On attendait plutôt "insultes" (entre autres), mais ça lui a permis de toucher du doigt le point essentiel de son argumentaire : l'agressivité des clients nous fait du mal dans nos petits cœurs sensibles parce que nous, on fait bien notre travail, alors sa réaction négative nous apparaît comme trop inzuste ! L'important pour gérer les clients agressifs, c'est de se souvenir que (page cinq s'il vous plaît) : "quoi que l'on puisse me dire ou me faire, je suis quelqu'un de valeur".

Avec un joli cadre autour, en gras et en majuscules. Je ne suis pas une merde. Non, ma vie n'est pas un échec.

Tous nous persuader de notre grande richesse intérieure nous a pris un bon moment, alors on est partis manger. En revenant, on s'est attaqués à ce que j'attendais depuis le début : Ok±. On avait un joli tableau à quatre cases pour nous expliquer que le premier ok représente la vision qu'on a de nous, et le second, la vision qu'on a du client. Ok- / Ok + : je me sens une merde, mais je vous considère bien. Ok+ / Ok - : je suis un dieu, vous êtes une merde. Et ainsi de suite, avec bien sûr, comme ultime objectif pour "développer un positionnement mental positif" : être Ok + / Ok +.

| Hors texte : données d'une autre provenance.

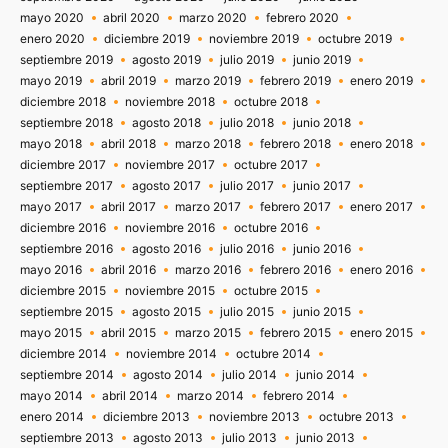
mayo 2020
abril 2020
marzo 2020
febrero 2020
enero 2020
diciembre 2019
noviembre 2019
octubre 2019
septiembre 2019
agosto 2019
julio 2019
junio 2019
mayo 2019
abril 2019
marzo 2019
febrero 2019
enero 2019
diciembre 2018
noviembre 2018
octubre 2018
septiembre 2018
agosto 2018
julio 2018
junio 2018
mayo 2018
abril 2018
marzo 2018
febrero 2018
enero 2018
diciembre 2017
noviembre 2017
octubre 2017
septiembre 2017
agosto 2017
julio 2017
junio 2017
mayo 2017
abril 2017
marzo 2017
febrero 2017
enero 2017
diciembre 2016
noviembre 2016
octubre 2016
septiembre 2016
agosto 2016
julio 2016
junio 2016
mayo 2016
abril 2016
marzo 2016
febrero 2016
enero 2016
diciembre 2015
noviembre 2015
octubre 2015
septiembre 2015
agosto 2015
julio 2015
junio 2015
mayo 2015
abril 2015
marzo 2015
febrero 2015
enero 2015
diciembre 2014
noviembre 2014
octubre 2014
septiembre 2014
agosto 2014
julio 2014
junio 2014
mayo 2014
abril 2014
marzo 2014
febrero 2014
enero 2014
diciembre 2013
noviembre 2013
octubre 2013
septiembre 2013
agosto 2013
julio 2013
junio 2013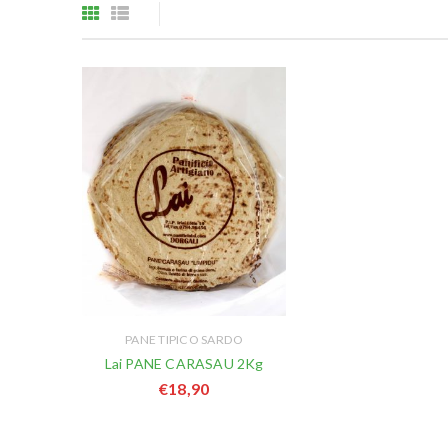
PANE TIPICO SARDO
Lai PANE CARASAU 2Kg
€
18,90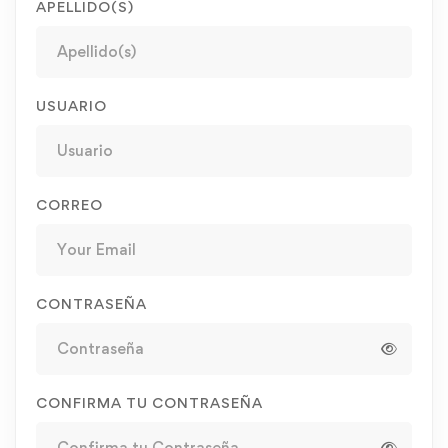
APELLIDO(S)
USUARIO
CORREO
CONTRASEÑA
CONFIRMA TU CONTRASEÑA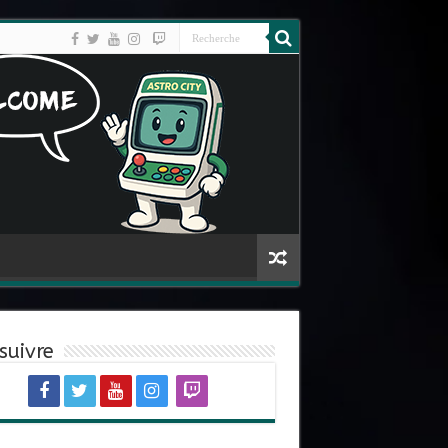
suivre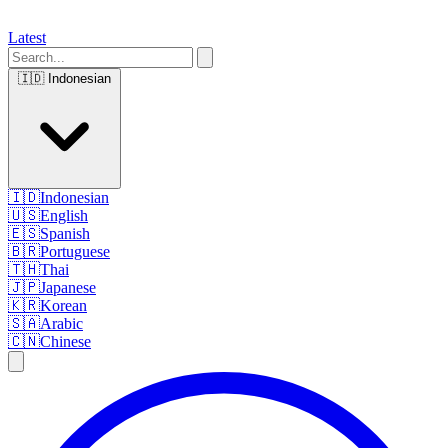
Latest
🇮🇩
Indonesian
🇮🇩
Indonesian
🇺🇸
English
🇪🇸
Spanish
🇧🇷
Portuguese
🇹🇭
Thai
🇯🇵
Japanese
🇰🇷
Korean
🇸🇦
Arabic
🇨🇳
Chinese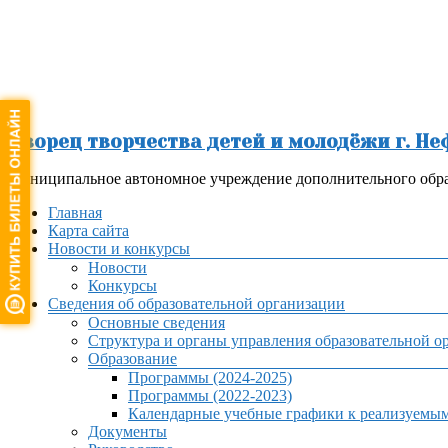
Перейти
к
содержимому
Дворец творчества детей и молодёжи г. Н
Муниципальное автономное учреждение дополнительного обра
Меню
Главная
Карта сайта
Новости и конкурсы
Новости
Конкурсы
Сведения об образовательной организации
Основные сведения
Структура и органы управления образовательной о
Образование
Программы (2024-2025)
Программы (2022-2023)
Календарные учебные графики к реализуемы
Документы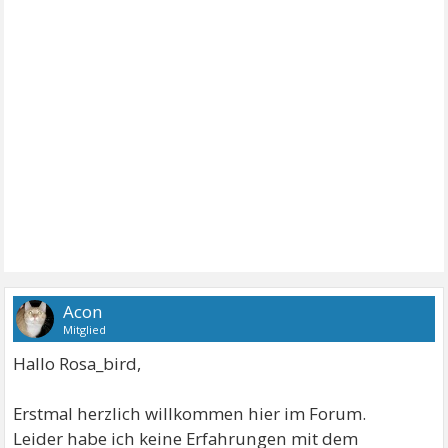
Acon
Mitglied
Hallo Rosa_bird,
Erstmal herzlich willkommen hier im Forum.
Leider habe ich keine Erfahrungen mit dem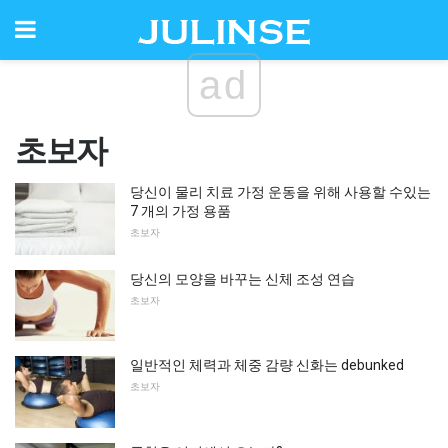
ad
초보자
당신이 물리 치료 가정 운동을 위해 사용할 수있는
7 개의 가정 용품
초보자
당신의 모양을 바꾸는 신체 조성 연습
초보자
일반적인 체력과 체중 감량 신화는 debunked
초보자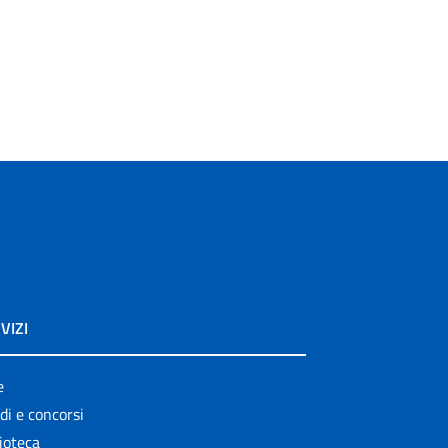
VIZI
e
di e concorsi
ioteca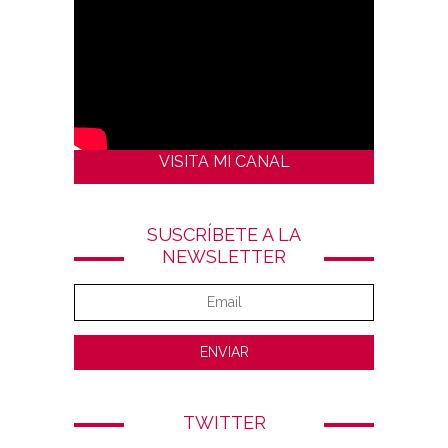
VISITA MI CANAL
SUSCRÍBETE A LA
NEWSLETTER
TWITTER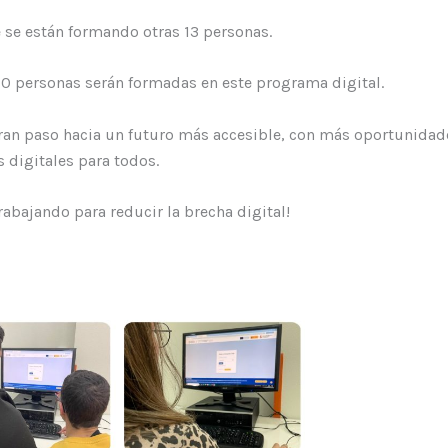
se están formando otras 13 personas.
50 personas serán formadas en este programa digital.
ran paso hacia un futuro más accesible, con más oportunidad
 digitales para todos.
abajando para reducir la brecha digital!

Pour s'assurer qu'on avait bien tout compris, Gilliane nous a ensuite fait jouer des petites saynètes, dans lesquelles on jouait à tour de rôle le client difficile ou le professionnel aux chacras béants qui va le gérer avec une attitude zen et apaisante, comme une tasse de thé vert. Nos interprétations à la Sarah Bernhardt nous ont bien entendu préparés à vivre des conflits en situation réelle, alors on a décidé d'un commun accord qu'on en savait assez et on a remercié Gilliane, avec qui nos rapports furent aussi agréables qu'enrichissants.

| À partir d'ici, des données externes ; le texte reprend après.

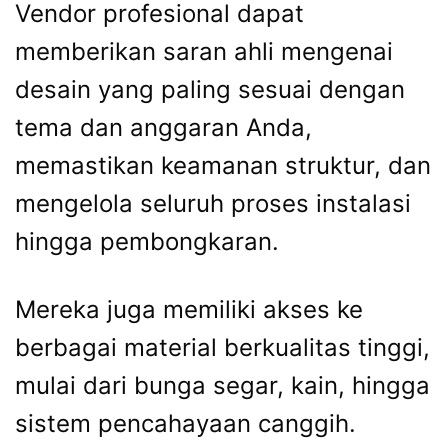
Vendor profesional dapat
memberikan saran ahli mengenai
desain yang paling sesuai dengan
tema dan anggaran Anda,
memastikan keamanan struktur, dan
mengelola seluruh proses instalasi
hingga pembongkaran.
Mereka juga memiliki akses ke
berbagai material berkualitas tinggi,
mulai dari bunga segar, kain, hingga
sistem pencahayaan canggih.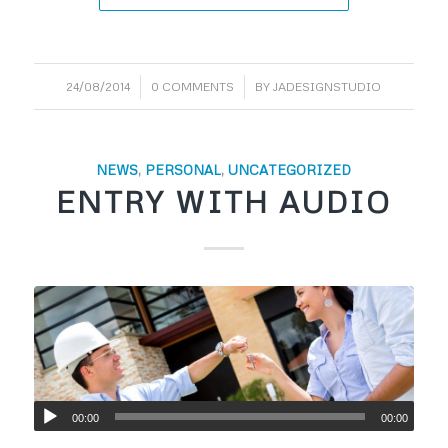
/
/
24/08/2014
0 COMMENTS
BY
JADESIGNSTUDIO
NEWS
,
PERSONAL
,
UNCATEGORIZED
ENTRY WITH AUDIO
00:00
00:00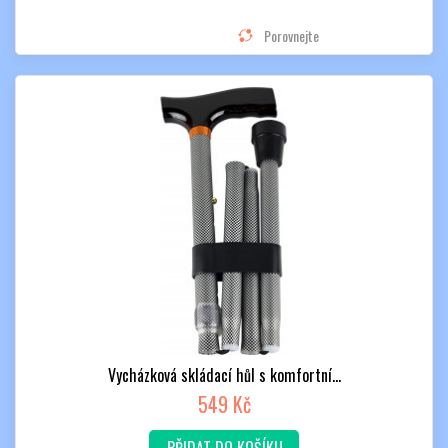
Porovnejte
Vycházková skládací hůl s komfortní...
549 Kč
PŘIDAT DO KOŠÍKU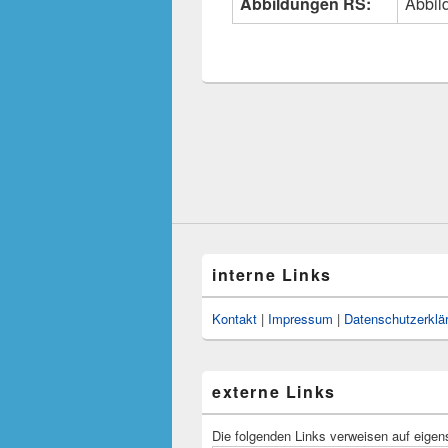
Abbildungen RS:
Abbil
interne Links
Kontakt
|
Impressum
|
Datenschutzerklä
externe Links
Die folgenden Links verweisen auf eigen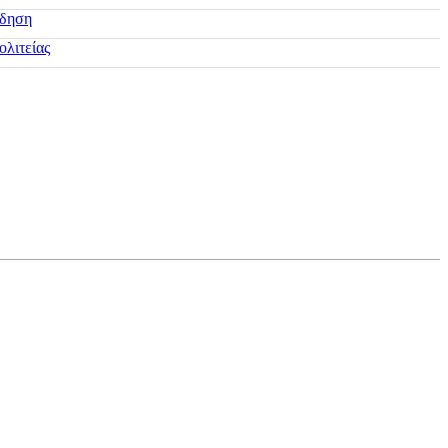
ίδηση
ολιτείας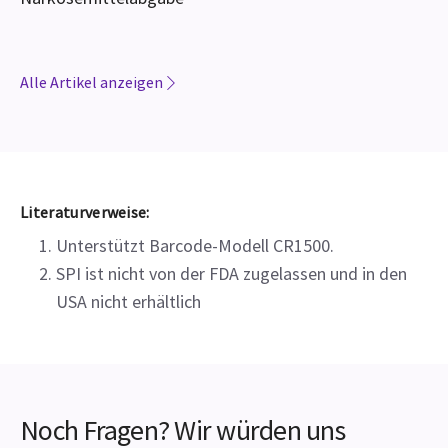
Entropiemonitoring: Ein wertvolles Instrument zur
Narkosemittelabgabe
Alle Artikel anzeigen
Literaturverweise:
Unterstützt Barcode-Modell CR1500.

Mon seul petit souci, c'est qu'au moment où j'ai vu Jézabel -la chef de mes chefs- aujourd'hui, je ne savais pas qu'elle faisait partie du comité qui a mis en place ce module de formation (mais après coup, j'aurais dû m'en douter). Et quand elle m'a demandé ce que j'en avais pensé, j'ai été plus honnête que jamais : ok+ / ok-. Elle a passé dix minutes à me démontrer tout ce que ça m'avait apporté à l'insu de mon plein gré. C'est à dire rien.